At the end of the program we were given our final exam, and I am proud to say that I scored a 98/100,  which was an absolute thrill considering that I was never the best student in school, at least not as far as exams go.  I have been a historically bad tester in my school career, and I was used to a lot of C’s, D’s and yes, even F’s.. with the exceptions of Art, Business, and Music.  I got A’s in all of those classes, and here I am years later using my skills as a businessman, artist, and Professional Musician. . . But I digress. Getting such a strong core really put my mind in a path of YES when it came to utilizing yoga as part of my offerings across the board.  I have used my teaching certificate to land long term jobs working for CSPNJ, a New Jersey based resource center for the community, as well as Trenton State Psychiatric, at festivals, and so many other places and venues. My certification really has bolstered my career and my abundance, and so it was a truly wise investment. 

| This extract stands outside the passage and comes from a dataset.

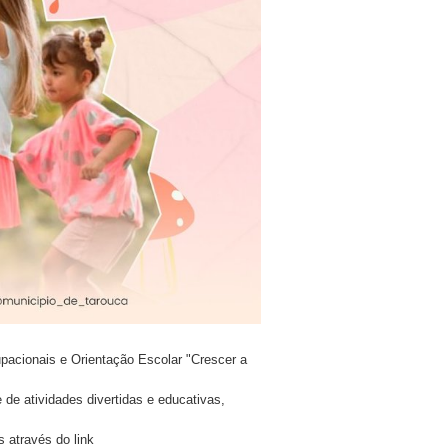
dades Ocupacionais e Orientação Escolar "Crescer a
iedade de atividades divertidas e educativas,
as através do link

The Take Away From This Story

When education is properly aligned with a profession, great things can result.  Choose to learn, and to expand your experience in this life. Sometimes a financial risk is part of the deal.  In my case, the program was nearly $3,500 or so, which is a lot for me, and I had to make sacrifices to manifest the certification at the end of it.  It has only served me well though so I sleep sound with that choice. Check in with yourself and ask, “What can I learn that will improve my entire state of being?,” as a person, a business owner, a student, or whatever it is that you are striving to be in this life.